**TASK**
From the entries below, reproduce exactly the line containing "propuesto que la vivienda sea una posibilidad", the line containing "desembolsos hasta por", and every line in between, with nothing added.

GIVEN ENTRIES section start

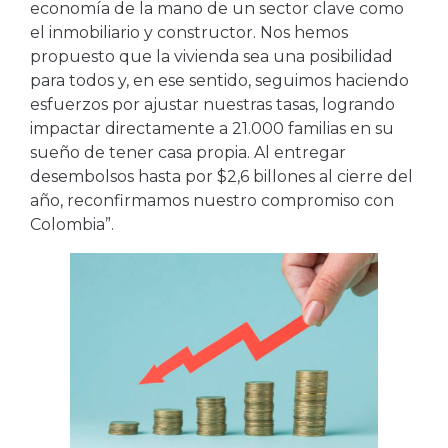
economía de la mano de un sector clave como
el inmobiliario y constructor. Nos hemos
propuesto que la vivienda sea una posibilidad
para todos y, en ese sentido, seguimos haciendo
esfuerzos por ajustar nuestras tasas, logrando
impactar directamente a 21.000 familias en su
sueño de tener casa propia. Al entregar
desembolsos hasta por $2,6 billones al cierre del
año, reconfirmamos nuestro compromiso con
Colombia”.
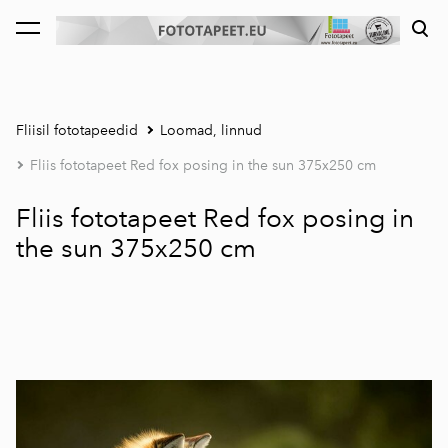
lisati ostukorvi.
Vaata ostukorvi
Fliisil fototapeedid
Loomad, linnud
Fliis fototapeet Red fox posing in the sun 375x250 cm
Fliis fototapeet Red fox posing in
the sun 375x250 cm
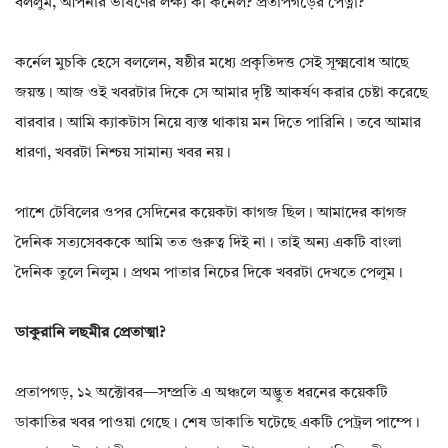
বললুম, আপনার ভাষণের লক্ষ্য কী কর্নেল? প্রতাপগড়ের পেত্নী?
কর্নেল মুচকি হেসে বললেন, ষষ্ঠীর মধ্যে প্রকৃতিদত্ত সেই সূক্ষ্মবোধ আছে
জয়ন্ত। আজ ওই খবরটার দিকে সে আমার দৃষ্টি আকর্ষণ করার চেষ্টা করেছে
বারবার। আমি ক্যাকটাস নিয়ে ব্যস্ত থাকায় মন দিতে পারিনি। তবে আমার
ধারণা, খবরটা নিশ্চয় সামান্য খবর নয়।
পাশে টেবিলের ওপর সেদিনের কয়েকটা কাগজ ছিল। আমাদের কাগজ
দৈনিক সত্যসেবককে আমি তত গুরুত্ব দিই না। তাই অন্য একটি বাংলা
দৈনিক তুলে নিলুম। প্রথম পাতার নিচের দিকে খবরটা দেখতে পেলুম।
ডাকুরানি লছমীর প্রেতাত্মা?
প্রতাপগড়, ১২ অক্টোবর—সম্প্রতি এ অঞ্চলে অদ্ভুত ধরনের কয়েকটি
ডাকাতির খবর পাওয়া গেছে। শেষ ডাকাতি ঘটেছে একটি পেট্রল পাম্পে।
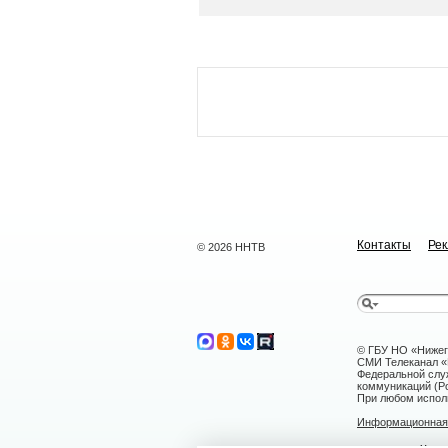
Контакты
Ре
© 2026 ННТВ
© ГБУ НО «Нижег
СМИ Телеканал «Н
Федеральной слу
коммуникаций (Ро
При любом исполь
Информационная 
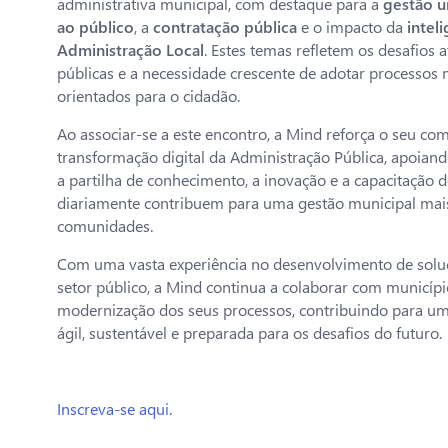
administrativa municipal, com destaque para a
gestão u
ao público
, a
contratação pública
e o impacto da
inteli
Administração Local
. Estes temas refletem os desafios 
públicas e a necessidade crescente de adotar processos ma
orientados para o cidadão.
Ao associar-se a este encontro, a Mind reforça o seu c
transformação digital da Administração Pública, apoian
a partilha de conhecimento, a inovação e a capacitação d
diariamente contribuem para uma gestão municipal mais
comunidades.
Com uma vasta experiência no desenvolvimento de soluç
setor público, a Mind continua a colaborar com municípi
modernização dos seus processos, contribuindo para um
ágil, sustentável e preparada para os desafios do futuro.
Inscreva-se aqui.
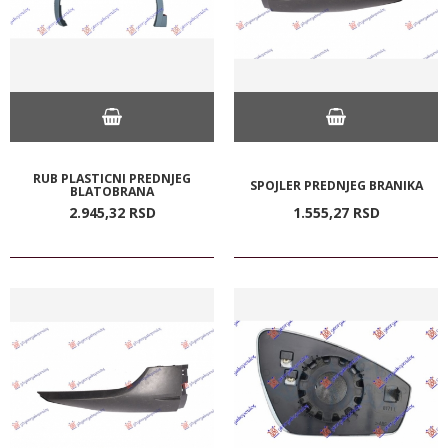
RUB PLASTICNI PREDNJEG
SPOJLER PREDNJEG BRANIKA
BLATOBRANA
2.945,
32
RSD
1.555,
27
RSD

GIVEN ENTRIES section end

**EXERCISE OUTPUT**
propuesto que la vivienda sea una posibilidad
para todos y, en ese sentido, seguimos haciendo
esfuerzos por ajustar nuestras tasas, logrando
impactar directamente a 21.000 familias en su
sueño de tener casa propia. Al entregar
desembolsos hasta por $2,6 billones al cierre del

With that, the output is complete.